La victime, Lucie Blackman, est une jeune Anglaise, mystérieusement disparue en 2000 alors qu'elle exerçait la profession d'hôtesse dans un bar de Tokyo. Richard Lloyd Parry explore le quartier de Roppongi, monde à part, cosmopolite et très codifié autour des activités où se mêlent commerce licite, clubs de strip-tease et bars à hôtesse.  Si la jeune femme officiait dans un bar miteux, le "Casablanca", les hôtesses n'y sont pourtant pas comme en Europe assimilées à des prostituées. Lucie se contentait de faire la conversation à des hommes souvent très respectueux des étrangères "blondes aux yeux ronds".





Quand la police finit par arrêter un coupable d'origine coréenne, on découvre la xénophobie de la société nipponne et la rudesse de son système judiciaire. Bouc émissaire idéal, riche et pervers mais héritier d'une histoire familiale compliquée, il sera finalement condamné au terme d'un procès à rebondissements. 

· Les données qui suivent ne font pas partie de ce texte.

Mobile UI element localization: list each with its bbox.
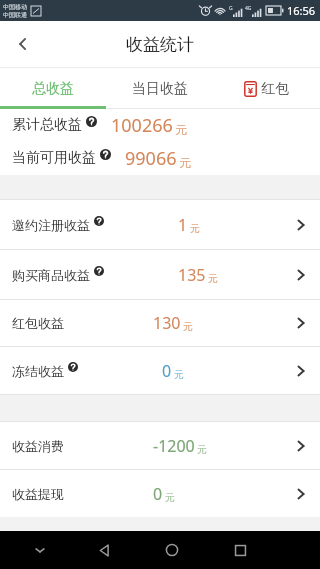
staticText: 元 [174,368,184,381]
button[interactable]: 累计总收益 [0,109,320,141]
staticText: 1 [178,214,188,236]
button[interactable]: Recent apps [206,531,274,569]
staticText: 收益提现 [12,486,64,502]
staticText: 0 [153,483,163,505]
staticText: 当前可用收益 [12,149,96,167]
staticText: 收益统计 [126,34,194,55]
staticText: 中国移动 [3,3,27,11]
staticText: 元 [208,272,218,285]
staticText: 元 [197,443,207,456]
staticText: 当日收益 [132,80,188,98]
button[interactable]: Hide navigation bar [10,531,70,569]
staticText: 99066 [125,146,177,171]
staticText: 邀约注册收益 [12,217,90,233]
staticText: 元 [175,122,187,137]
staticText: 100266 [111,113,173,138]
staticText: 元 [190,222,200,235]
staticText: 4G [245,5,252,12]
staticText: 累计总收益 [12,116,82,134]
button[interactable]: 收益消费 [0,422,320,469]
staticText: 红包收益 [12,315,64,331]
staticText: 收益消费 [12,438,64,454]
button[interactable]: 邀约注册收益 [0,200,320,249]
staticText: G [229,5,233,12]
staticText: 总收益 [32,80,74,98]
staticText: 16:56 [287,3,316,18]
button[interactable]: 红包 [213,68,320,109]
staticText: 130 [153,312,181,334]
button[interactable]: Back [0,21,46,67]
button[interactable]: 总收益 [0,68,106,109]
staticText: 冻结收益 [12,363,64,379]
staticText: 元 [179,155,191,170]
button[interactable]: Back [70,531,138,569]
staticText: -1200 [153,435,195,457]
staticText: 135 [178,264,206,286]
staticText: 0 [162,360,172,382]
button[interactable]: 当日收益 [106,68,213,109]
button[interactable]: 购买商品收益 [0,250,320,299]
button[interactable]: 收益提现 [0,470,320,517]
staticText: 中国联通 [3,11,27,19]
staticText: 购买商品收益 [12,267,90,283]
button[interactable]: 当前可用收益 [0,141,320,175]
staticText: 元 [183,320,193,333]
staticText: 红包 [261,80,289,98]
button[interactable]: 冻结收益 [0,347,320,394]
button[interactable]: 红包收益 [0,300,320,346]
staticText: 元 [165,491,175,504]
button[interactable]: Home [138,531,206,569]
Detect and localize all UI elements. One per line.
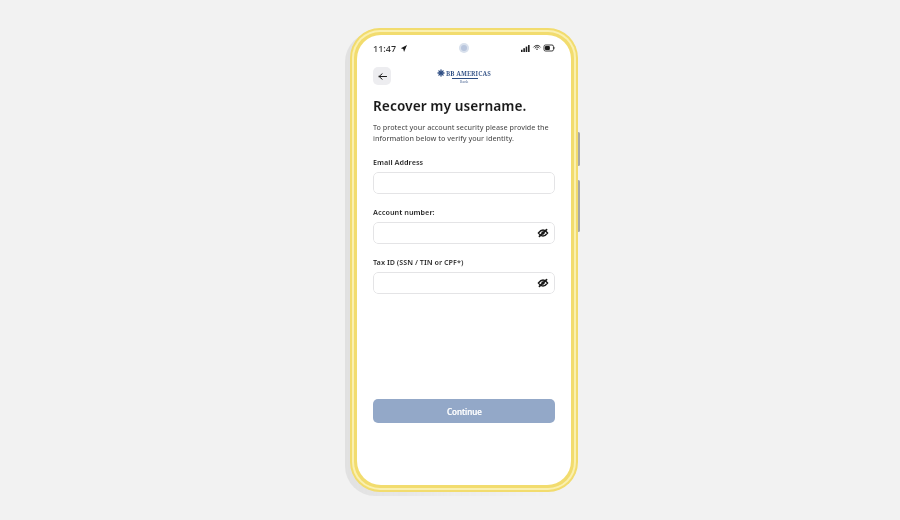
button[interactable]: Back	[373, 67, 391, 85]
staticText: BB AMERICAS	[446, 69, 491, 77]
staticText: 11:47	[373, 42, 397, 54]
staticText: Account number:	[373, 207, 435, 217]
staticText: Tax ID (SSN / TIN or CPF*)	[373, 257, 464, 267]
button[interactable]: Show value	[373, 272, 555, 294]
staticText: Bank	[460, 79, 469, 84]
staticText: Continue	[447, 406, 482, 417]
staticText: Recover my username.	[373, 97, 527, 115]
button[interactable]: Show value	[373, 222, 555, 244]
button[interactable]: Show value	[538, 278, 548, 288]
button[interactable]: Continue	[373, 399, 555, 423]
button[interactable]	[373, 172, 555, 194]
staticText: Email Address	[373, 157, 424, 167]
button[interactable]: Show value	[538, 228, 548, 238]
staticText: To protect your account security please …	[373, 122, 549, 143]
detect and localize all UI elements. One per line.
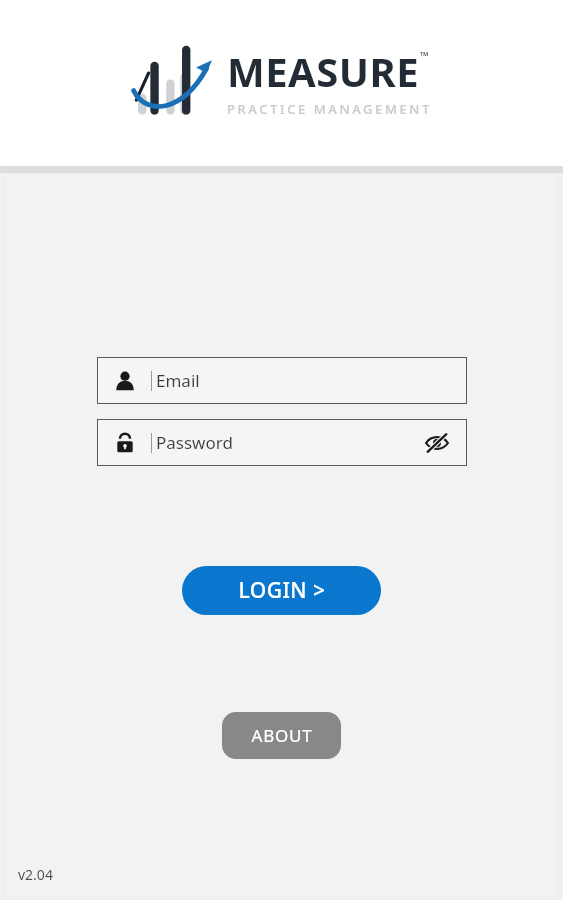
staticText: LOGIN >	[238, 576, 326, 605]
button[interactable]: LOGIN >	[182, 566, 381, 615]
staticText: PRACTICE MANAGEMENT	[227, 100, 432, 118]
button[interactable]: Password	[97, 419, 467, 466]
button[interactable]: ABOUT	[222, 712, 341, 759]
button[interactable]: Show password	[417, 423, 457, 463]
staticText: ™	[420, 48, 429, 63]
staticText: v2.04	[18, 865, 53, 884]
button[interactable]: Email	[97, 357, 467, 404]
staticText: Password	[156, 431, 233, 454]
staticText: MEASURE	[227, 44, 420, 98]
staticText: Email	[156, 369, 200, 392]
staticText: ABOUT	[251, 724, 313, 747]
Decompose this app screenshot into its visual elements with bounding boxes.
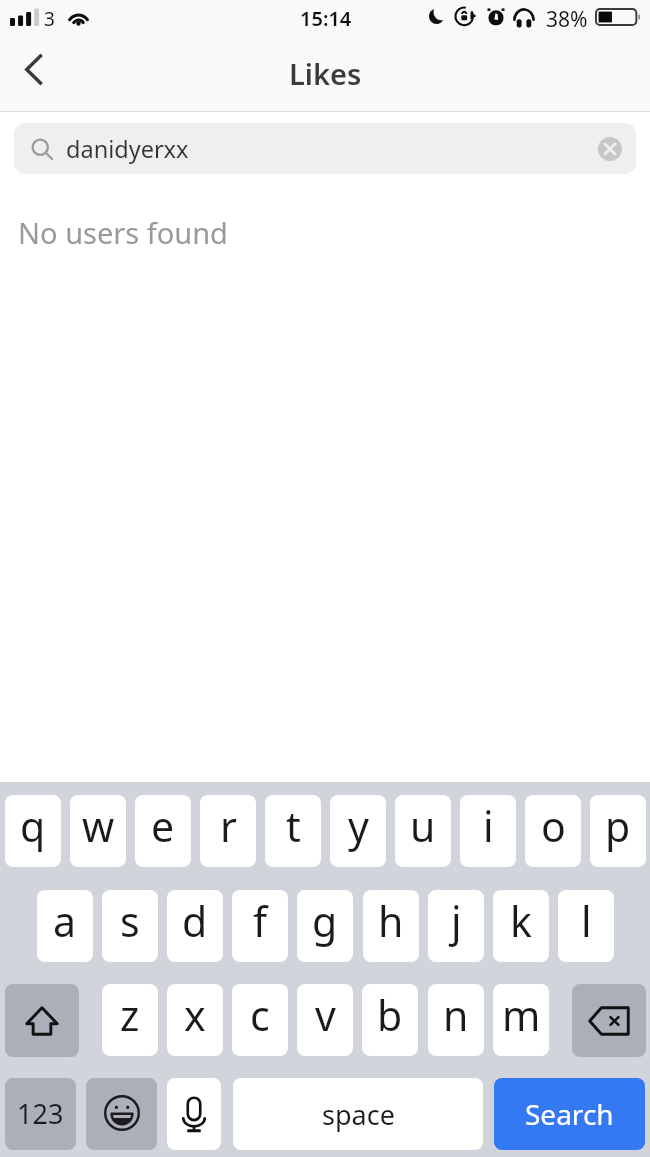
button[interactable]: danidyerxx — [14, 123, 636, 174]
staticText: h — [378, 893, 404, 949]
button[interactable]: c — [232, 984, 288, 1056]
staticText: e — [151, 798, 175, 854]
staticText: x — [184, 987, 206, 1043]
button[interactable]: Emoji — [86, 1078, 157, 1150]
button[interactable]: j — [428, 890, 484, 962]
staticText: d — [182, 893, 208, 949]
button[interactable]: m — [493, 984, 549, 1056]
staticText: Search — [525, 1095, 614, 1133]
button[interactable]: v — [297, 984, 353, 1056]
button[interactable]: x — [167, 984, 223, 1056]
staticText: s — [120, 893, 140, 949]
button[interactable]: space — [233, 1078, 483, 1150]
button[interactable]: n — [428, 984, 484, 1056]
button[interactable]: 123 — [5, 1078, 76, 1150]
staticText: 3 — [44, 6, 55, 32]
button[interactable]: g — [297, 890, 353, 962]
button[interactable]: f — [232, 890, 288, 962]
staticText: v — [315, 987, 336, 1043]
staticText: c — [250, 987, 270, 1043]
button[interactable]: e — [135, 795, 191, 867]
staticText: i — [483, 798, 494, 854]
button[interactable]: Shift — [5, 984, 79, 1057]
button[interactable]: h — [363, 890, 419, 962]
button[interactable]: t — [265, 795, 321, 867]
button[interactable]: q — [5, 795, 61, 867]
button[interactable]: o — [525, 795, 581, 867]
button[interactable]: Back — [2, 41, 68, 112]
staticText: o — [541, 798, 566, 854]
button[interactable]: w — [70, 795, 126, 867]
staticText: g — [312, 893, 338, 949]
staticText: No users found — [18, 213, 228, 252]
button[interactable]: Clear text — [597, 136, 623, 162]
button[interactable]: l — [558, 890, 614, 962]
staticText: a — [53, 893, 77, 949]
staticText: u — [410, 798, 436, 854]
staticText: z — [120, 987, 140, 1043]
button[interactable]: y — [330, 795, 386, 867]
staticText: 123 — [17, 1095, 64, 1132]
staticText: j — [451, 893, 462, 949]
staticText: danidyerxx — [66, 133, 189, 165]
staticText: n — [443, 987, 469, 1043]
staticText: y — [348, 798, 369, 854]
button[interactable]: Dictation — [167, 1078, 221, 1150]
staticText: l — [581, 893, 592, 949]
button[interactable]: Backspace — [572, 984, 646, 1057]
staticText: q — [20, 798, 46, 854]
staticText: Likes — [289, 54, 362, 93]
button[interactable]: d — [167, 890, 223, 962]
staticText: f — [253, 893, 268, 949]
staticText: b — [377, 987, 403, 1043]
staticText: r — [220, 798, 237, 854]
staticText: p — [605, 798, 631, 854]
staticText: space — [322, 1096, 395, 1133]
staticText: m — [502, 987, 541, 1043]
button[interactable]: b — [362, 984, 418, 1056]
button[interactable]: k — [493, 890, 549, 962]
button[interactable]: Search — [494, 1078, 645, 1150]
button[interactable]: i — [460, 795, 516, 867]
staticText: k — [510, 893, 532, 949]
staticText: 15:14 — [300, 5, 352, 32]
button[interactable]: z — [102, 984, 158, 1056]
button[interactable]: p — [590, 795, 646, 867]
button[interactable]: s — [102, 890, 158, 962]
button[interactable]: r — [200, 795, 256, 867]
button[interactable]: a — [37, 890, 93, 962]
button[interactable]: u — [395, 795, 451, 867]
staticText: 38% — [546, 5, 588, 34]
staticText: t — [286, 798, 301, 854]
staticText: w — [82, 798, 115, 854]
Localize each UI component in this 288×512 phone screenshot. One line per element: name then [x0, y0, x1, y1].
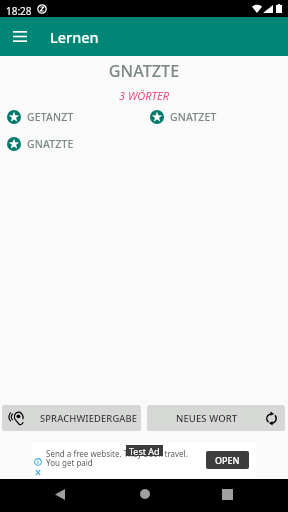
button[interactable]: Menu [7, 23, 33, 49]
staticText: GNATZET [170, 110, 217, 124]
staticText: SPRACHWIEDERGABE [40, 412, 138, 425]
staticText: 18:28 [6, 4, 32, 18]
button[interactable]: Back [45, 479, 288, 512]
staticText: 3 WÖRTER [0, 88, 288, 103]
button[interactable]: GNATZET [150, 109, 217, 125]
staticText: GNATZTE [27, 137, 74, 151]
staticText: OPEN [215, 454, 240, 466]
button[interactable]: OPEN [206, 451, 249, 469]
button[interactable]: Send a free website. They book travel. [32, 443, 256, 478]
staticText: Send a free website. They book travel. [46, 448, 188, 459]
button[interactable]: NEUES WORT [147, 405, 285, 431]
button[interactable]: SPRACHWIEDERGABE [2, 405, 141, 431]
button[interactable]: GETANZT [7, 109, 74, 125]
staticText: GNATZTE [0, 60, 288, 82]
staticText: Test Ad [129, 445, 160, 456]
staticText: You get paid [46, 457, 93, 468]
staticText: Lernen [50, 27, 99, 47]
button[interactable]: GNATZTE [7, 136, 74, 152]
staticText: GETANZT [27, 110, 74, 124]
staticText: NEUES WORT [176, 412, 238, 425]
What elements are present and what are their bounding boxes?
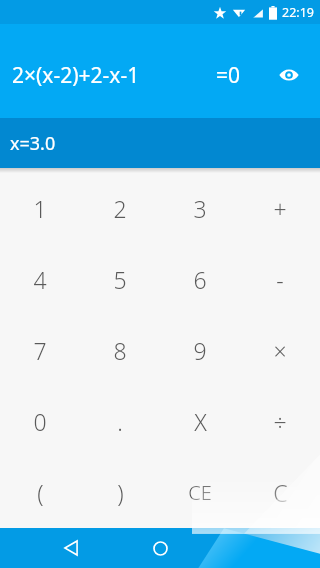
staticText: + [273, 193, 287, 224]
button[interactable]: C [240, 457, 320, 528]
button[interactable]: 5 [80, 244, 160, 315]
staticText: =0 [216, 61, 241, 90]
button[interactable]: Show solution [272, 58, 306, 92]
staticText: 1 [33, 193, 47, 224]
staticText: 6 [193, 264, 207, 295]
button[interactable]: 8 [80, 315, 160, 386]
staticText: CE [188, 479, 212, 506]
staticText: 3 [193, 193, 207, 224]
staticText: 9 [193, 335, 207, 366]
button[interactable]: ) [80, 457, 160, 528]
button[interactable]: 2 [80, 173, 160, 244]
button[interactable]: 4 [0, 244, 80, 315]
button[interactable]: ( [0, 457, 80, 528]
button[interactable]: CE [160, 457, 240, 528]
staticText: 2 [113, 193, 127, 224]
button[interactable]: + [240, 173, 320, 244]
staticText: 7 [33, 335, 47, 366]
staticText: 2×(x-2)+2-x-1 [12, 61, 140, 90]
staticText: X [194, 406, 207, 437]
button[interactable]: Back [54, 531, 88, 565]
button[interactable]: - [240, 244, 320, 315]
button[interactable]: 1 [0, 173, 80, 244]
staticText: x=3.0 [10, 131, 56, 156]
staticText: 8 [113, 335, 127, 366]
staticText: ÷ [273, 406, 287, 437]
staticText: . [117, 406, 123, 437]
staticText: 0 [33, 406, 47, 437]
button[interactable]: 0 [0, 386, 80, 457]
button[interactable]: 9 [160, 315, 240, 386]
staticText: ( [37, 477, 44, 508]
button[interactable]: 7 [0, 315, 80, 386]
staticText: 22:19 [282, 4, 314, 21]
button[interactable]: X [160, 386, 240, 457]
button[interactable]: ÷ [240, 386, 320, 457]
button[interactable]: x=3.0 [0, 118, 320, 168]
staticText: 4 [33, 264, 47, 295]
staticText: C [273, 477, 288, 508]
button[interactable]: . [80, 386, 160, 457]
button[interactable]: 3 [160, 173, 240, 244]
button[interactable]: 6 [160, 244, 240, 315]
staticText: × [273, 335, 287, 366]
button[interactable]: Home [143, 531, 177, 565]
staticText: ) [117, 477, 124, 508]
button[interactable]: × [240, 315, 320, 386]
staticText: - [276, 264, 284, 295]
staticText: 5 [113, 264, 127, 295]
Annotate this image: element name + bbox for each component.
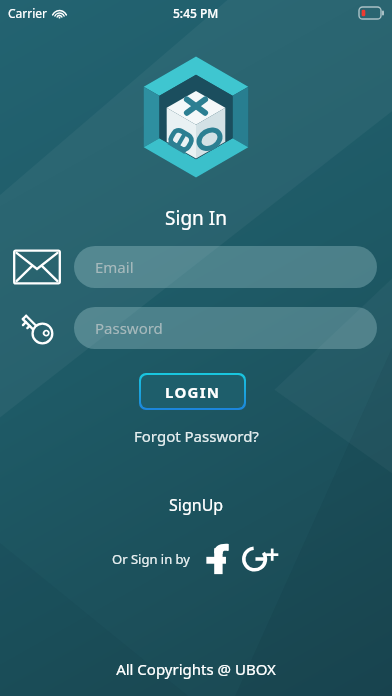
button[interactable]: Email: [13, 246, 61, 288]
button[interactable]: Sign in with Google: [241, 541, 281, 577]
staticText: Carrier: [8, 5, 48, 21]
staticText: LOGIN: [165, 382, 221, 402]
staticText: Or Sign in by: [112, 550, 190, 568]
staticText: 5:45 PM: [173, 5, 219, 21]
button[interactable]: Sign in with Facebook: [203, 541, 231, 577]
staticText: Email: [95, 257, 134, 277]
button[interactable]: Forgot Password?: [128, 424, 265, 448]
staticText: Forgot Password?: [134, 426, 259, 446]
button[interactable]: Password: [74, 307, 377, 349]
staticText: All Copyrights @ UBOX: [0, 659, 392, 679]
button[interactable]: LOGIN: [141, 375, 244, 408]
button[interactable]: Password: [13, 307, 61, 349]
button[interactable]: Email: [74, 246, 377, 288]
staticText: Password: [95, 318, 163, 338]
button[interactable]: SignUp: [163, 492, 230, 518]
staticText: Sign In: [0, 205, 392, 231]
staticText: SignUp: [169, 494, 224, 516]
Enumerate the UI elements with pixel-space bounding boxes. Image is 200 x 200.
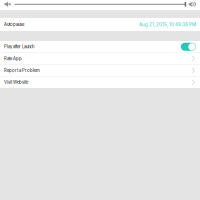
staticText: Play after Launch [4,44,34,49]
button[interactable]: Report a Problem [0,65,200,76]
staticText: Report a Problem [4,68,40,73]
button[interactable]: Rate App [0,53,200,64]
button[interactable]: Play after Launch [0,41,200,52]
staticText: Rate App [4,56,22,61]
staticText: Visit Website [4,80,28,85]
staticText: Aug 21, 2015, 10:49:38 PM [139,22,196,27]
staticText: Autopause [4,22,24,27]
button[interactable]: Visit Website [0,77,200,88]
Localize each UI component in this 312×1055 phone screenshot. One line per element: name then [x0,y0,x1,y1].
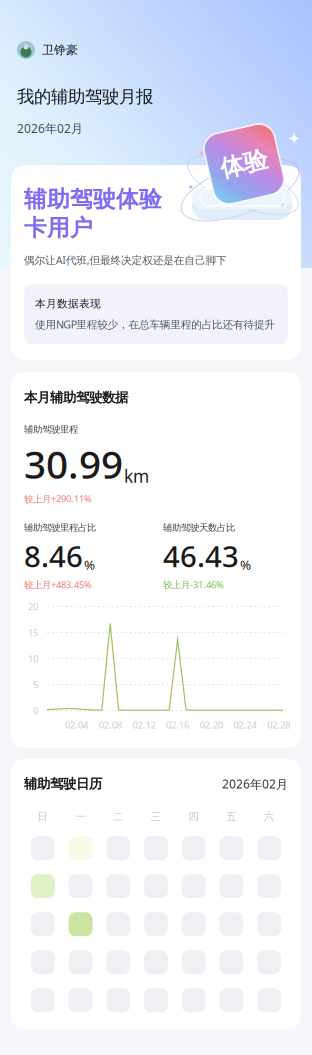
staticText: % [240,556,251,573]
staticText: 四 [188,810,199,823]
staticText: % [84,556,95,573]
staticText: 较上月+483.45% [24,578,92,591]
staticText: 02.20 [200,719,223,731]
staticText: 0 [33,704,38,717]
staticText: 30.99 [24,438,123,490]
staticText: 三 [150,810,162,823]
staticText: 较上月+290.11% [24,492,92,505]
staticText: 体验 [220,149,268,179]
staticText: 日 [37,810,48,823]
staticText: 02.28 [267,719,290,731]
staticText: 卡用户 [24,214,93,242]
staticText: 2026年02月 [222,776,288,792]
staticText: 10 [28,652,38,665]
staticText: 五 [226,810,237,823]
staticText: 本月辅助驾驶数据 [24,389,128,406]
staticText: 8.46 [24,536,83,575]
staticText: 我的辅助驾驶月报 [17,86,153,107]
staticText: 卫铮豪 [42,43,78,57]
staticText: 辅助驾驶里程 [24,424,78,435]
staticText: 02.16 [166,719,189,731]
staticText: 偶尔让AI代班,但最终决定权还是在自己脚下 [24,253,227,267]
staticText: 2026年02月 [17,120,83,136]
staticText: 02.24 [234,719,256,731]
staticText: 20 [28,600,38,613]
staticText: 六 [264,810,275,823]
staticText: 15 [28,626,38,639]
staticText: 二 [113,810,124,823]
staticText: 本月数据表现 [35,297,101,310]
staticText: 5 [33,678,38,691]
staticText: 02.04 [65,719,88,731]
staticText: 辅助驾驶里程占比 [24,522,96,533]
staticText: 较上月-31.46% [163,578,224,591]
staticText: 使用NGP里程较少，在总车辆里程的占比还有待提升 [35,317,275,331]
staticText: 辅助驾驶日历 [24,776,102,792]
staticText: 02.08 [99,719,122,731]
staticText: 辅助驾驶天数占比 [163,522,235,533]
staticText: 一 [75,810,86,823]
staticText: 02.12 [132,719,155,731]
staticText: 46.43 [163,536,239,575]
staticText: 辅助驾驶体验 [24,185,162,213]
staticText: km [124,464,149,488]
button[interactable]: 卫铮豪 [0,36,95,64]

Le travail du journaliste se lit comme un roman. Celui d'une jeune femme en perdition et d'une personnalité multiple, Seisho Hoshiyama, Coréen qui abandonne son identité en 1971 pour devenir Japonais et se rebaptiser Joji Obara. Dans cette "Enquête sur la disparue de Tokyo", sous-titre exact du livre, Richard Lloyd Parry abolit le voyeurisme devant la scène de crime pour interroger les racines du mal. Et c'est passionnant.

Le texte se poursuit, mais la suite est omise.